◆ WHAT YOU SHOULD DO
All of the data must be returned exactly as given.
::: SUPPLIED INFORMATION :::
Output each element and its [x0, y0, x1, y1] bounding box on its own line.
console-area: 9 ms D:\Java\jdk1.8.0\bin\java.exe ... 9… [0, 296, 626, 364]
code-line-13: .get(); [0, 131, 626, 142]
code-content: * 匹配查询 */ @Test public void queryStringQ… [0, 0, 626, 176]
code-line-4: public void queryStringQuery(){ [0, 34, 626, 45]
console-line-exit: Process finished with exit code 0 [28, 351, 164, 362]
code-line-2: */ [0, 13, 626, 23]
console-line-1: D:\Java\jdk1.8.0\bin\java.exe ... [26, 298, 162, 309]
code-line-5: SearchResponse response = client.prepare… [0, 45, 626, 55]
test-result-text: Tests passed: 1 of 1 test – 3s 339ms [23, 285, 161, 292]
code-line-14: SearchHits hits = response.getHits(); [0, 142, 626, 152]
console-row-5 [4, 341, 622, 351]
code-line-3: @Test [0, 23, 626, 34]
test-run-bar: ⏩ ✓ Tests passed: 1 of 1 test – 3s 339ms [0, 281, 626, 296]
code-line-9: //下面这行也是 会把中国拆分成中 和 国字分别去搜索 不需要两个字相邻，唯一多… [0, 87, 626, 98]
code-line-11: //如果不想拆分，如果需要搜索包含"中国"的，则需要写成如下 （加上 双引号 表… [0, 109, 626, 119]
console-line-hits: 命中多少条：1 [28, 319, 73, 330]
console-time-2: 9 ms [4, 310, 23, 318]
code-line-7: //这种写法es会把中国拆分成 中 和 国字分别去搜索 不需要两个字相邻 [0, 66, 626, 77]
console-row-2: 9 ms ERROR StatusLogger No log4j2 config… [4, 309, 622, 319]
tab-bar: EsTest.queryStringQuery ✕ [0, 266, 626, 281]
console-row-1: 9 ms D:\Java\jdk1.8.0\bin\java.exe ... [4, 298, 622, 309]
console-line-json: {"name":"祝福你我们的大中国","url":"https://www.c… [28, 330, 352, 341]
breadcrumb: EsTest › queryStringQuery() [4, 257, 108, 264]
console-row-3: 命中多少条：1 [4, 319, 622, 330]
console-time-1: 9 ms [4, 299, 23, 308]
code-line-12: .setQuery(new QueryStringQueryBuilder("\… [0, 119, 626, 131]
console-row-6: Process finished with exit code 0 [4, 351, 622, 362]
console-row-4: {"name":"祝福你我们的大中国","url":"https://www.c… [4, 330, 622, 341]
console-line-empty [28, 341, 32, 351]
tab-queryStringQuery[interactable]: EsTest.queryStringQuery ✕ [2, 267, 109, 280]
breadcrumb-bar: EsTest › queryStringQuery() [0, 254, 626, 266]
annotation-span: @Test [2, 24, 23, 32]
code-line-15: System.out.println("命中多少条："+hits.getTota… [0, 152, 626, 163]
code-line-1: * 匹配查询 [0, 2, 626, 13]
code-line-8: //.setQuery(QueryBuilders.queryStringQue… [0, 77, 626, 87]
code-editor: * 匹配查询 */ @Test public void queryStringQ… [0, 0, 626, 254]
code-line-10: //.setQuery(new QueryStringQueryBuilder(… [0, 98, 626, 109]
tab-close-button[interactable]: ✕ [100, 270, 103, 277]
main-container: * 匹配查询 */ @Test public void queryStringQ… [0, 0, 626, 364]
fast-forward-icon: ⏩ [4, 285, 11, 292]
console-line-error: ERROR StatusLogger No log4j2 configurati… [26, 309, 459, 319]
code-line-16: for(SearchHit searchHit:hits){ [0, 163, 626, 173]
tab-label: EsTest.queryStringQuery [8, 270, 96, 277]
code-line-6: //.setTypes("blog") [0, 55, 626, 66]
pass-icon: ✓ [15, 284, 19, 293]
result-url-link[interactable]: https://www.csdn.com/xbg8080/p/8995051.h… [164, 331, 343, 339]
:::
◆ YOUR RESPONSE
Output each element and its [x0, y0, x1, y1] bounding box on its own line.
console-area: 9 ms D:\Java\jdk1.8.0\bin\java.exe ... 9… [0, 296, 626, 364]
code-line-13: .get(); [0, 131, 626, 142]
code-content: * 匹配查询 */ @Test public void queryStringQ… [0, 0, 626, 176]
code-line-4: public void queryStringQuery(){ [0, 34, 626, 45]
console-line-exit: Process finished with exit code 0 [28, 351, 164, 362]
code-line-2: */ [0, 13, 626, 23]
console-line-1: D:\Java\jdk1.8.0\bin\java.exe ... [26, 298, 162, 309]
code-line-5: SearchResponse response = client.prepare… [0, 45, 626, 55]
test-result-text: Tests passed: 1 of 1 test – 3s 339ms [23, 285, 161, 292]
code-line-14: SearchHits hits = response.getHits(); [0, 142, 626, 152]
console-row-5 [4, 341, 622, 351]
code-line-3: @Test [0, 23, 626, 34]
test-run-bar: ⏩ ✓ Tests passed: 1 of 1 test – 3s 339ms [0, 281, 626, 296]
code-line-9: //下面这行也是 会把中国拆分成中 和 国字分别去搜索 不需要两个字相邻，唯一多… [0, 87, 626, 98]
code-line-11: //如果不想拆分，如果需要搜索包含"中国"的，则需要写成如下 （加上 双引号 表… [0, 109, 626, 119]
console-line-hits: 命中多少条：1 [28, 319, 73, 330]
console-time-2: 9 ms [4, 310, 23, 318]
code-line-7: //这种写法es会把中国拆分成 中 和 国字分别去搜索 不需要两个字相邻 [0, 66, 626, 77]
console-row-2: 9 ms ERROR StatusLogger No log4j2 config… [4, 309, 622, 319]
tab-bar: EsTest.queryStringQuery ✕ [0, 266, 626, 281]
console-row-1: 9 ms D:\Java\jdk1.8.0\bin\java.exe ... [4, 298, 622, 309]
console-line-json: {"name":"祝福你我们的大中国","url":"https://www.c… [28, 330, 352, 341]
breadcrumb: EsTest › queryStringQuery() [4, 257, 108, 264]
console-row-3: 命中多少条：1 [4, 319, 622, 330]
console-time-1: 9 ms [4, 299, 23, 308]
code-line-12: .setQuery(new QueryStringQueryBuilder("\… [0, 119, 626, 131]
console-row-6: Process finished with exit code 0 [4, 351, 622, 362]
console-row-4: {"name":"祝福你我们的大中国","url":"https://www.c… [4, 330, 622, 341]
console-line-empty [28, 341, 32, 351]
tab-queryStringQuery[interactable]: EsTest.queryStringQuery ✕ [2, 267, 109, 280]
breadcrumb-bar: EsTest › queryStringQuery() [0, 254, 626, 266]
annotation-span: @Test [2, 24, 23, 32]
code-line-15: System.out.println("命中多少条："+hits.getTota… [0, 152, 626, 163]
code-line-1: * 匹配查询 [0, 2, 626, 13]
code-line-8: //.setQuery(QueryBuilders.queryStringQue… [0, 77, 626, 87]
code-editor: * 匹配查询 */ @Test public void queryStringQ… [0, 0, 626, 254]
code-line-10: //.setQuery(new QueryStringQueryBuilder(… [0, 98, 626, 109]
tab-close-button[interactable]: ✕ [100, 270, 103, 277]
main-container: * 匹配查询 */ @Test public void queryStringQ… [0, 0, 626, 364]
fast-forward-icon: ⏩ [4, 285, 11, 292]
console-line-error: ERROR StatusLogger No log4j2 configurati… [26, 309, 459, 319]
code-line-16: for(SearchHit searchHit:hits){ [0, 163, 626, 173]
tab-label: EsTest.queryStringQuery [8, 270, 96, 277]
code-line-6: //.setTypes("blog") [0, 55, 626, 66]
pass-icon: ✓ [15, 284, 19, 293]
result-url-link[interactable]: https://www.csdn.com/xbg8080/p/8995051.h… [164, 331, 343, 339]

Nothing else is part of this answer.